Loads of 'How to set Remember Folder Options in Windows 10?' hits in Google, I've not found _one_ which tells us how to do this for an individual folder.

They all follow more or less the same format, and they more or less all say the same thing, but I've not found one which actually answers the question: "How do we set Remember Folder Options *for an individual folder? in Windows 10.*

I've found a few which *Say* they address the question, but sadly don't. Some have headings which include Windows 10, but the instructions are clearly not for Windows 10... The buttons they say to click are just not there in Windows 10.


Poppa.

----------


## jdc2000

I don't think you can do that in Windows 10.  That is an option that Microsoft removed some time ago.

----------


## Poppa Mintin

Thanks for the reply jdc2000

My laptop is about a year old, it came with Windows 10 so it's not an 'Upgrade'. Until early this week the folders which I use as menus on my desktop all displayed Medium Icons, and the folders elsewhere displayed in Details.

Since sometime early this week all folders wherever they are, are displaying in details, I can change the desktop folders to display Medium Icons, but then All folders use that format. Then the next time I come to use the laptop, all the folders have returned to details. That doesn't mean a re-start I usually close the laptop in Sleep mode for a faster open, I do re-start now and then to keep things running smoothly. 

I've run AV checks (I use Malwarebytes), I've been using CCleaner and System Ninja now and then for several years, and on this laptop since I've had it, without any problems but they've not resolved my problem.

Since this problem's only a few days old I can't see how it can have been removed unless it was in these last few days, and why would they remove a useful function anyway (I know Microsoft have a reputation for screwing up their software so that they can *sell* us a cure. I can't believe even they would be that blatant)


Poppa.

----------


## jdc2000

Here are some links about the "Remember Folder View Settings" issue that may be of interest.  After XP, this functionality was removed from Windows.
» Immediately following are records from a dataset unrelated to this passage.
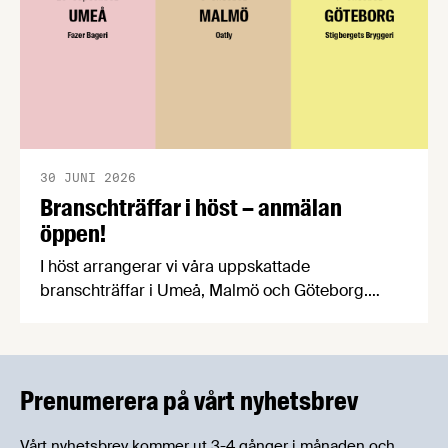
30 JUNI 2026
Branschträffar i höst – anmälan
öppen!
I höst arrangerar vi våra uppskattade
branschträffar i Umeå, Malmö och Göteborg.
Livsmedelsföretagens experter kommer att
informera om aktuella frågor samtidigt som du
kan träffa branschkollegor och utbyta
erfarenheter.
Prenumerera på vårt nyhetsbrev
Vårt nyhetsbrev kommer ut 3-4 gånger i månaden och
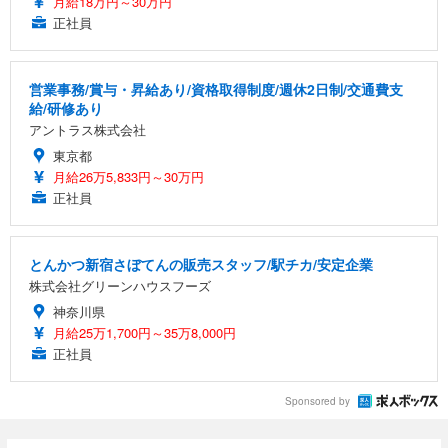
月給18万円～30万円
正社員
営業事務/賞与・昇給あり/資格取得制度/週休2日制/交通費支
給/研修あり
アントラス株式会社
東京都
月給26万5,833円～30万円
正社員
とんかつ新宿さぼてんの販売スタッフ/駅チカ/安定企業
株式会社グリーンハウスフーズ
神奈川県
月給25万1,700円～35万8,000円
正社員
Sponsored by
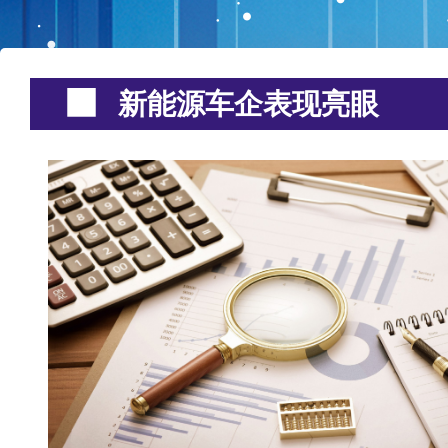
新能源车企表现亮眼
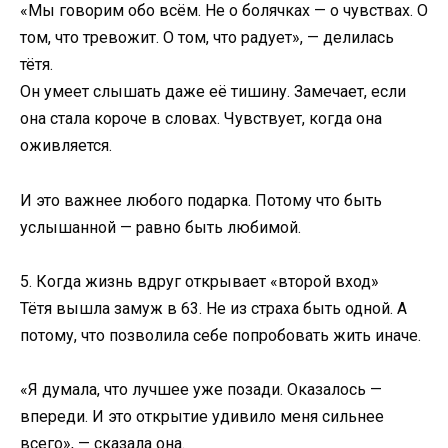
«Мы говорим обо всём. Не о болячках — о чувствах. О
том, что тревожит. О том, что радует», — делилась
тётя.
Он умеет слышать даже её тишину. Замечает, если
она стала короче в словах. Чувствует, когда она
оживляется.
И это важнее любого подарка. Потому что быть
услышанной — равно быть любимой.
5. Когда жизнь вдруг открывает «второй вход»
Тётя вышла замуж в 63. Не из страха быть одной. А
потому, что позволила себе попробовать жить иначе.
«Я думала, что лучшее уже позади. Оказалось —
впереди. И это открытие удивило меня сильнее
всего», — сказала она.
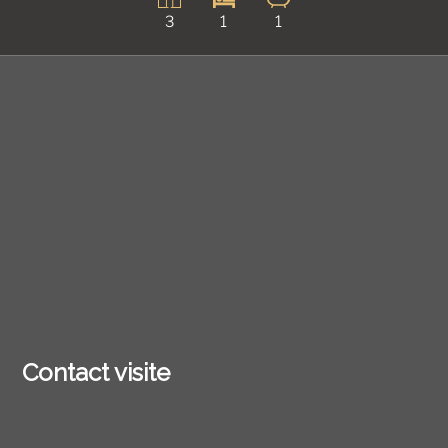
3
1
1
Contact visite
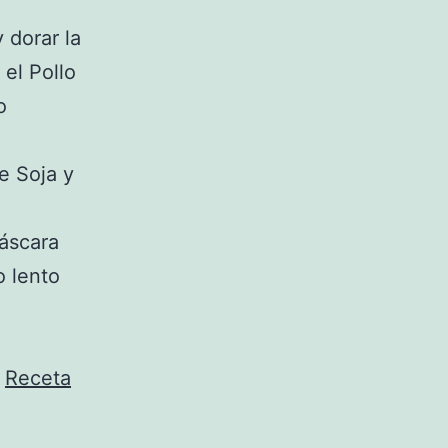
 dorar la
 el Pollo
o
e Soja y
Cáscara
o lento
a
Receta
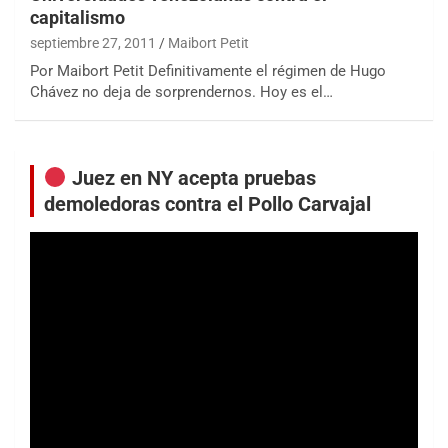
capitalismo
septiembre 27, 2011
Maibort Petit
Por Maibort Petit Definitivamente el régimen de Hugo
Chávez no deja de sorprendernos. Hoy es el…
Juez en NY acepta pruebas
demoledoras contra el Pollo Carvajal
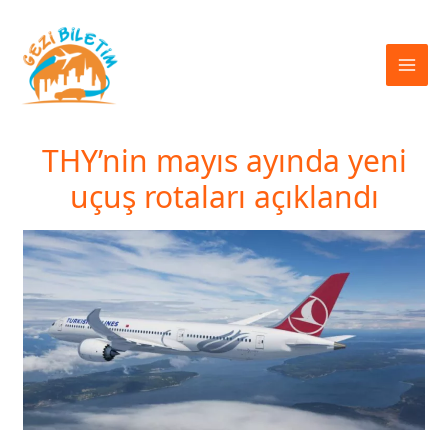
İçeriğe
atla
THY’nin mayıs ayında yeni
uçuş rotaları açıklandı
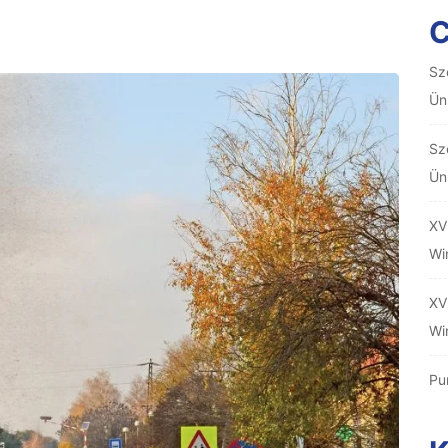
Sz
Ün
Sz
Ün
XV
Wi
XV
Wi
Pu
https://answers.microsoft.com/en-us/...=1401391493821

https://superuser.com/questions/5765...s-in-windows-7


Windows 10 is a moving target, and you are the beta tester.  A feature that you were using may disappear during the next "Update" so Microsoft can add some new bling-bling and eye-candy.  Usability is no longer a concern with Windows 10.
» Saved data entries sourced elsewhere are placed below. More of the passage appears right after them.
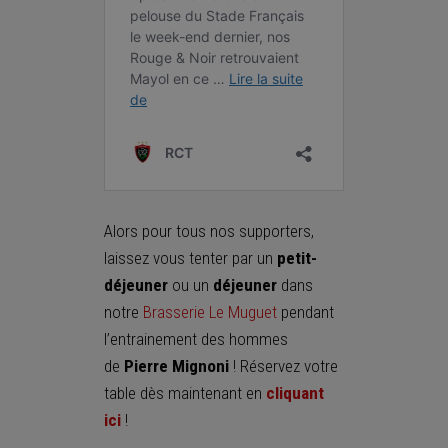
Alors pour tous nos supporters,
laissez vous tenter par un
petit-
déjeuner
ou un
déjeuner
dans
notre
Brasserie Le Muguet
pendant
l’entrainement des hommes
de
Pierre Mignoni
! Réservez votre
table dès maintenant en
cliquant
ici
!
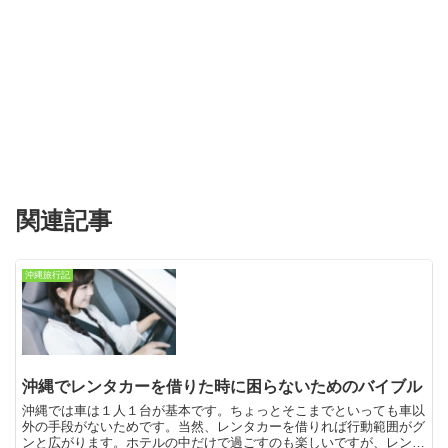
関連記事
沖縄旅行記
沖縄でレンタカーを借りた時に困らないためのバイブル
沖縄では車は１人１台が基本です。ちょっとそこまでといっても車以
外の手段がないためです。当然、レンタカーを借りれば行動範囲がグ
ンと広がります。ホテルの中だけで過ごすのも楽しいですが、レンタ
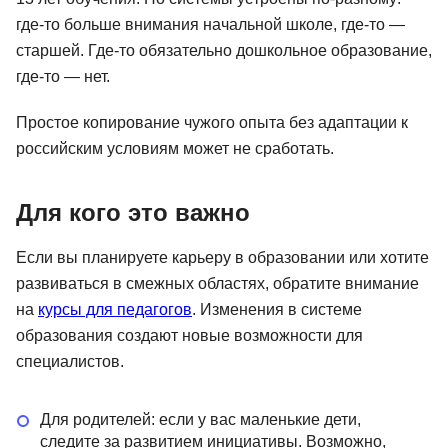
где-то больше внимания начальной школе, где-то —
старшей. Где-то обязательно дошкольное образование,
где-то — нет.
Простое копирование чужого опыта без адаптации к
российским условиям может не сработать.
Для кого это важно
Если вы планируете карьеру в образовании или хотите
развиваться в смежных областях, обратите внимание
на
курсы для педагогов
. Изменения в системе
образования создают новые возможности для
специалистов.
Для родителей: если у вас маленькие дети,
следите за развитием инициативы. Возможно,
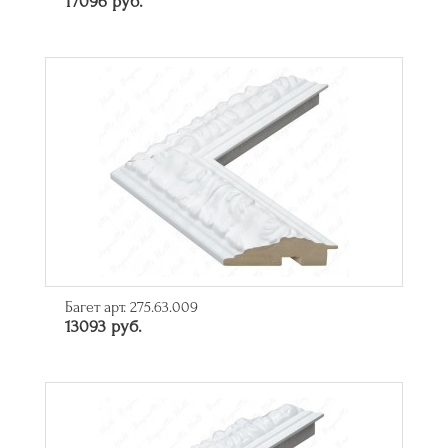
17096 руб.
Багет арт. 275.63.009
13093 руб.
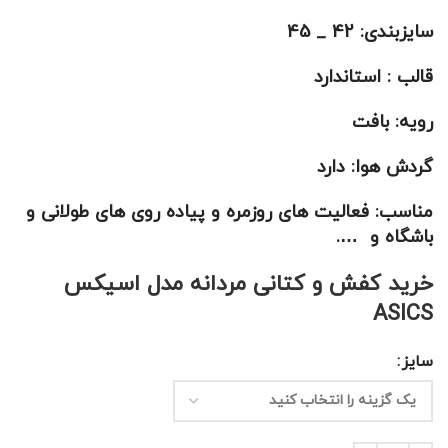
سایزبندی: 42 _ 45
قالب : استاندارد
رویه: بافت
گردش هوا: دارد
مناسب: فعالیت های روزمره و پیاده روی های طولانی و
باشگاه و ….
خرید کفش و کتانی مردانه مدل اسیکس
ASICS
سایز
Potential "fix" link for the resetting problem you are having in Windows 10:
(No guarantee that it will work with the latest "update" though.)
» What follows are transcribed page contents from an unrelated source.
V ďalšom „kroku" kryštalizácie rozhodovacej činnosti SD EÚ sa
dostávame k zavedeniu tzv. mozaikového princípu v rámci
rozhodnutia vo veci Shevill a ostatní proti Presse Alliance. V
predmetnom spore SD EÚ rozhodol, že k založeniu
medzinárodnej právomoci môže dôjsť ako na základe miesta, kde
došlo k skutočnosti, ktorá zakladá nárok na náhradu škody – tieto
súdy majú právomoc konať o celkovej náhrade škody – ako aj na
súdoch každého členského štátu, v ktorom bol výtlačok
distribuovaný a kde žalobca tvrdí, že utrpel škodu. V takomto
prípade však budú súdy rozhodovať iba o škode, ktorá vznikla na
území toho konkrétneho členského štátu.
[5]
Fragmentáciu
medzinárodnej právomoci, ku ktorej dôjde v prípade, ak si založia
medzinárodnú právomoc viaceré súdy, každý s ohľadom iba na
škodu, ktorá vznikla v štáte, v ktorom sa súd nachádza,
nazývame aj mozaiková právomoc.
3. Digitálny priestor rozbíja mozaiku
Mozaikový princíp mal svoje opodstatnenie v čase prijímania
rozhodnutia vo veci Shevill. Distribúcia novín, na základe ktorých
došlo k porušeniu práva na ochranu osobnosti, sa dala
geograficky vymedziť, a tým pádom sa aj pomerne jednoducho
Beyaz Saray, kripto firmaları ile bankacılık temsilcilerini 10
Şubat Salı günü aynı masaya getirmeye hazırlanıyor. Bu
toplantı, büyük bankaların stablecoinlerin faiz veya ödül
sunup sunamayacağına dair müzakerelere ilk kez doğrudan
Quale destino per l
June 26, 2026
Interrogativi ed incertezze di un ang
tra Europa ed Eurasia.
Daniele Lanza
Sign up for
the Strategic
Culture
http://troubleshooter.xyz/wiki/fix-f...ng-windows-10/


More possibly useful links:

https://www.howtogeek.com/howto/1168...-in-windows-7/

https://davescomputertips.com/window...-alternatives/

----------


## Johannah

I'm not sure that's possible with Window 10. It is on Mac though....

----------


## Sitten Spynne

Yeah but then you have to use Finder and holy smokes it's the worst file manager I've ever used. I _live_ on a Mac and Finder is the worst part of every day.

----------


## jdc2000

Finder - Ouch!

http://www.applegazette.com/mac/5-ma...-alternatives/

----------